En una pelea, Newcombe tenía todas las de ganar. Era más fuerte y tenía un fusil de asalto. En lugar de enfrentarse a él cara a cara, lo más inteligente era dispararle por la espalda.

Antes de que amaneciese continuaron hacia el norte. Era necesario decidiesen lo que decidiesen. Tenían que asumir que había una base avanzada, ya fuese en la cima de la montaña donde Ruth y Newcombe se habían encontrado por primera vez con Cam o en alguna parte de Tahoe o Yosemite, o en los tres lugares. Tenían que asumir lo peor. Los helicópteros del día anterior podían haber estado llevando a cabo un rastreo aleatorio, pero Newcombe estaba convencido de que no era así. El combustible era demasiado valioso como para malgastarlo.

El sol de la mañana disipaba las nubes cuando descubrieron el motivo que llevaba a los helicópteros a patrullar. Sólo había un cuerpo. Un cuerpo entero. Aplastado y quemado, pero entero. Saltaba a la vista que era distinto a los miles de esqueletos desnudos que se encontraban desperdigados por la carretera.

—Parad —dijo Cam.

Estaban a una distancia de unos cincuenta metros. Najarro se subió al parachoques de una ranchera y se sacó los prismáticos de la chaqueta.

—¿Qué es eso? —preguntó Ruth estirando el cuello.

Era un hombre joven que vestía un uniforme. Estaba envuelto en su equipo y seguía atado al paracaídas. Un paracaídas rasgado. Su ropa y su piel estaban chamuscadas y parecía tener heridas de metralla. Era difícil saberlo con certeza porque los insectos ya le habían invadido y formaban una fantasmal neblina ondulante a su alrededor. Había caído hacia la muerte desde una gran altura. Parte de él se había desparramado y el resto sólo se mantenía unido por el uniforme, los cinturones y la mochila.

—Joder —musitó Newcombe.

Cam ya estaba examinando el horizonte en busca del resto de la tripulación y del avión en sí. «Esa fue la explosión que oímos antes de que los helicópteros viniesen a limpiarlo todo», pensó. Pero no vio nada. La aeronave podía haberse estrellado a kilómetros de allí, dependiendo de la altitud y la dirección que llevase cuando la alcanzó el misil.

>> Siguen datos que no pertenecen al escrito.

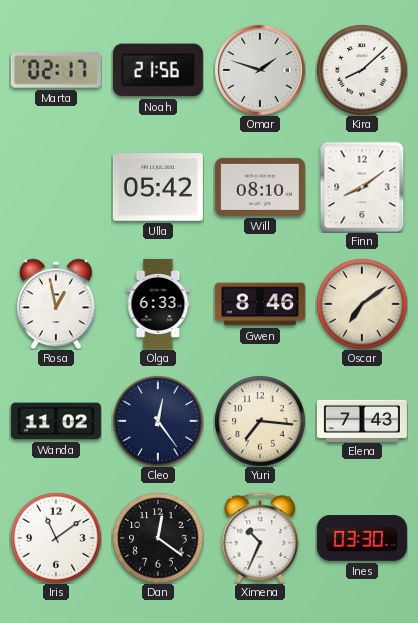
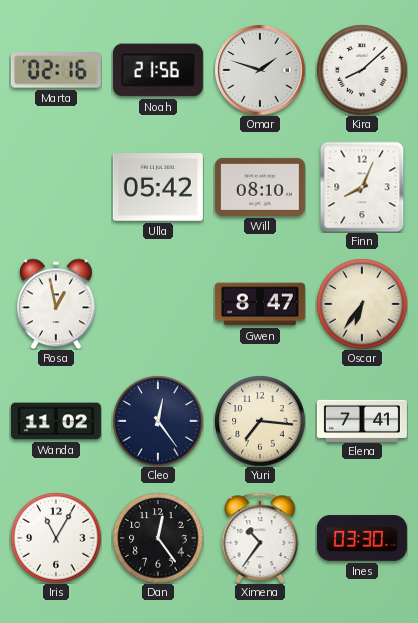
Marta: 02:17 -> 02:16
Finn: 8:09 -> 8:04
Olga: 6:33 -> none
Gwen: 8:46 -> 8:47
Oscar: 7:09 -> 6:36
Elena: 7:43 -> 7:41
Iris: 11:09 -> 11:05
Dan: 12:21 -> 12:24
Ximena: 10:34 -> 10:36
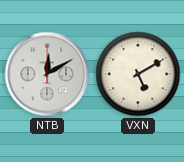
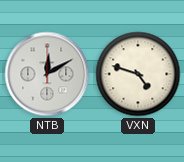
VXN: 5:10 -> 4:48
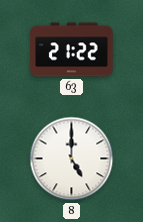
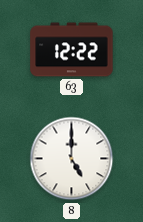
63: 21:22 -> 12:22
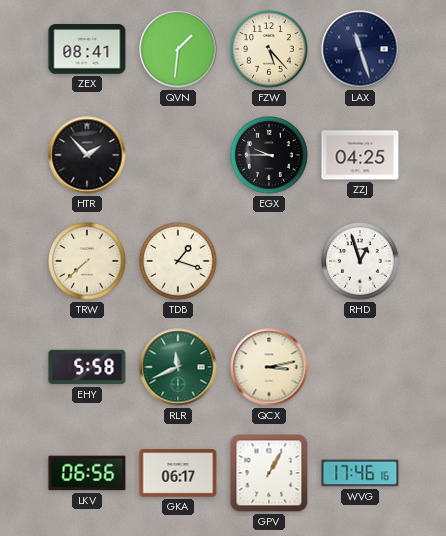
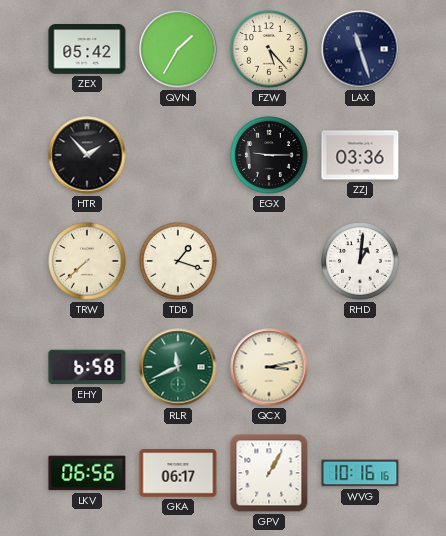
ZEX: 08:41 -> 05:42
QVN: 1:31 -> 1:35
EGX: 9:45 -> 9:15
ZZJ: 04:25 -> 03:36
RHD: 12:57 -> 1:01
EHY: 5:58 -> 6:58
WVG: 17:46 -> 10:16
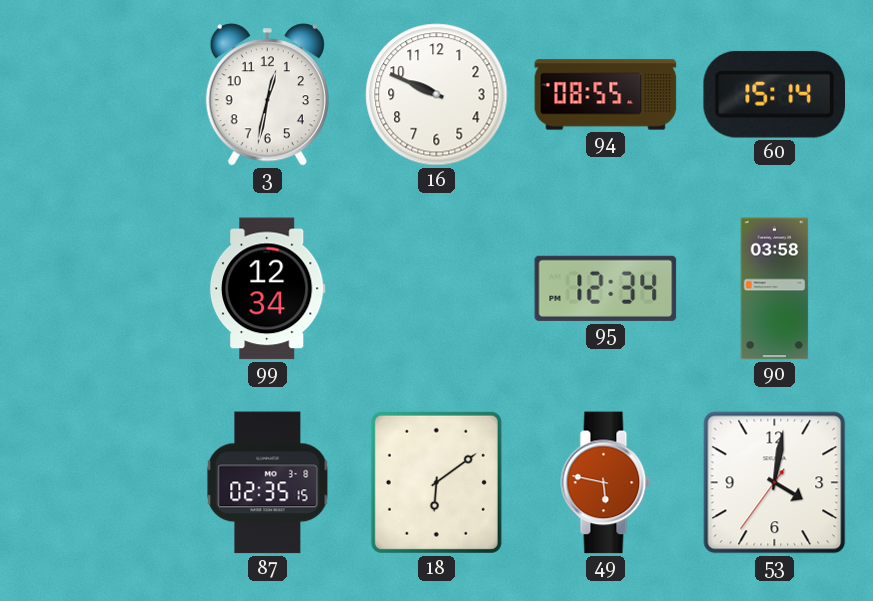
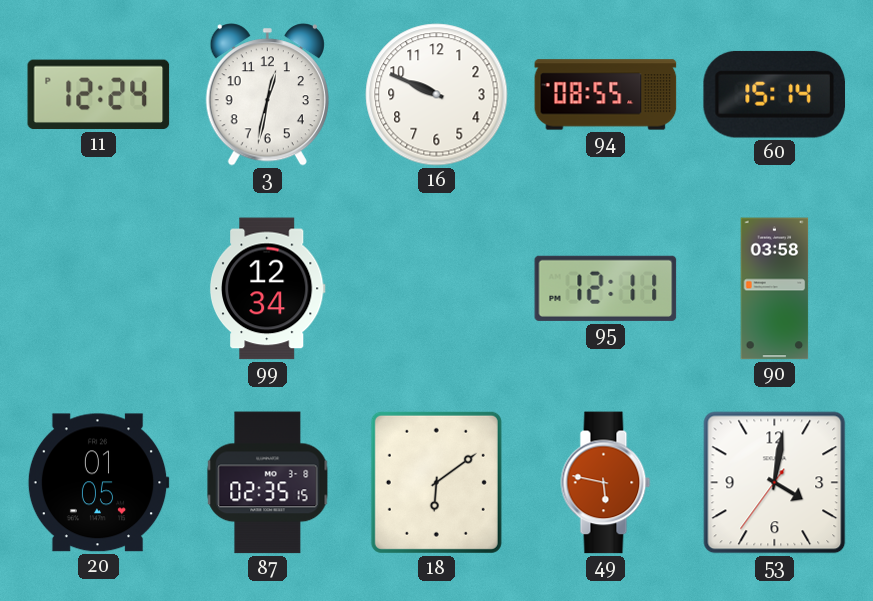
11: none -> 12:24
95: 12:34 -> 12:11
20: none -> 01:05
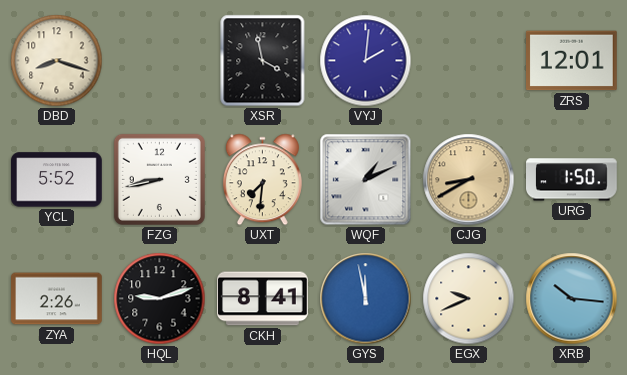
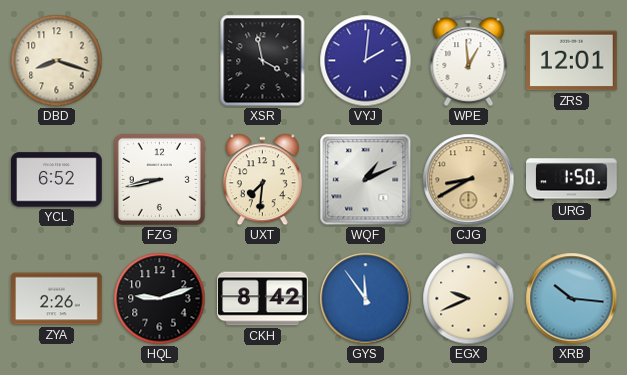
WPE: none -> 12:59
YCL: 5:52 -> 6:52
CKH: 8:41 -> 8:42
GYS: 11:58 -> 11:54
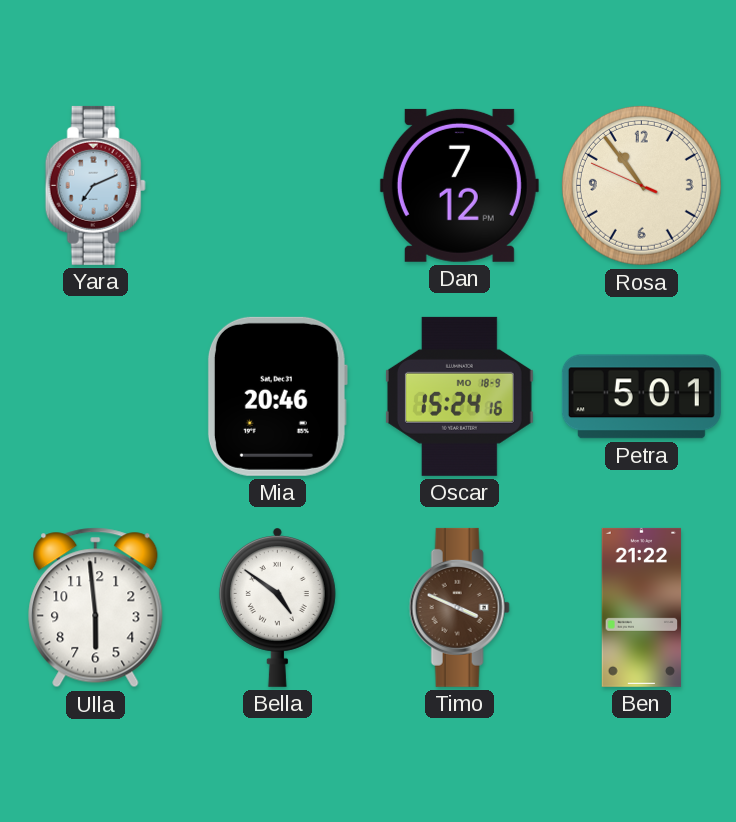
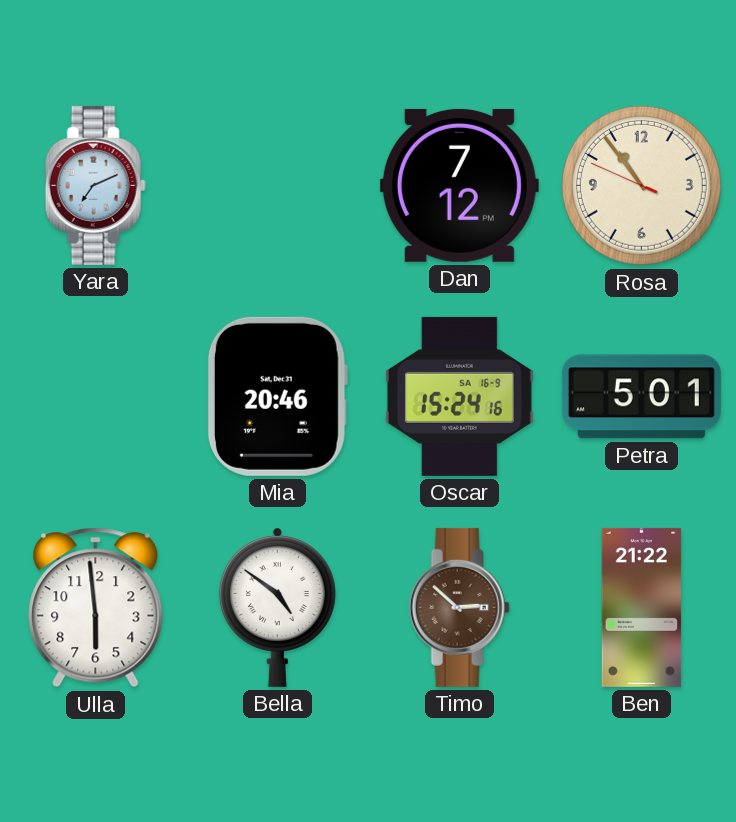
Oscar date: MO 18-9 -> SA 16-9
Timo: 3:49 -> 2:52
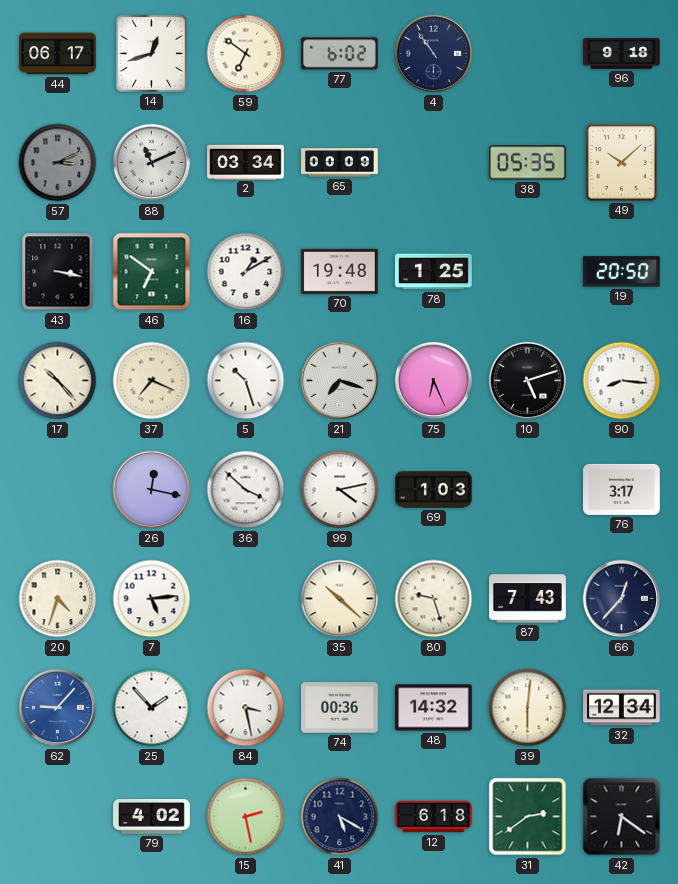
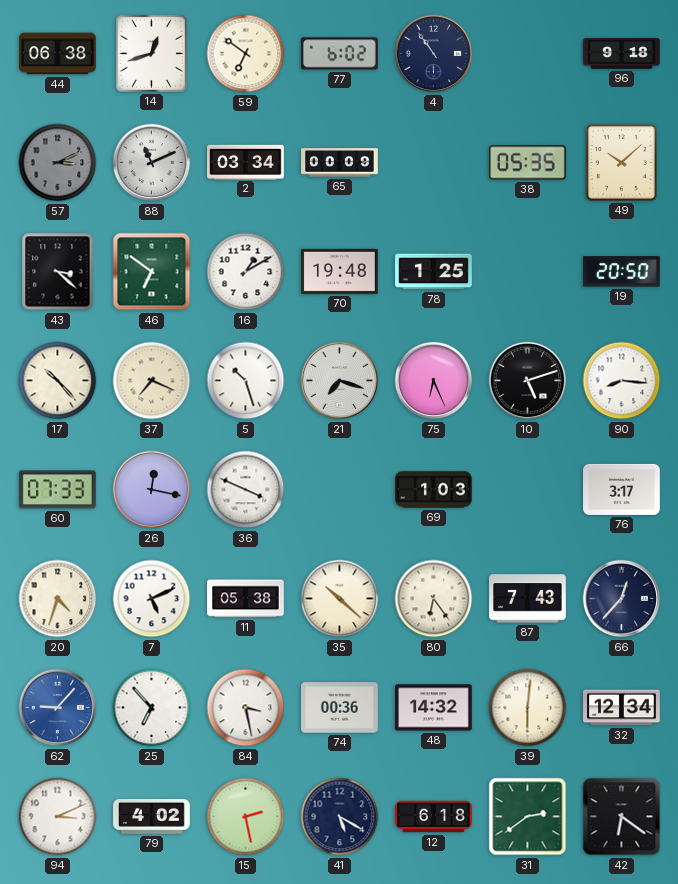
44: 06:17 -> 06:38
43: 3:17 -> 3:22
60: none -> 07:33
36: 3:52 -> 3:49
99: 4:13 -> none
7: 5:14 -> 5:11
11: none -> 05:38
80: 9:27 -> 6:24
25: 1:53 -> 6:53
94: none -> 3:11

—¿Es un piloto? —preguntó Ruth.

«Debe de pensar que se eyectó», advirtió Cam. Y se bajó del coche. Le pasó los prismáticos a Newcombe.

—Es un paracaidista —dijo—. ¿Qué te parece, Newcombe? ¿Es canadiense?

—Pero no lleva traje de aislamiento —observó Ruth.

—Es estadounidense.

Newcombe reconoció algunas cosas de las prendas del hombre, aunque Cam no había visto ninguna insignia militar.

—Seguramente fuera un rebelde —concluyó el militar.

—Pero así no habría sobrevivido aquí abajo más de un par de horas —dijo Ruth— Tenía que saberlo.

—Seguramente esperaba encontrarse con nosotros —dijo Cam.

Ruth apartó la vista del muerto y les miró, pero Cam sólo la veía por el rabillo del ojo. Mantuvo los ojos fijos en Newcombe, que hacía movimientos inquietos e imprecisos con los prismáticos. Pero Cam no los cogió y finalmente los dejó sobre el capó del vehículo.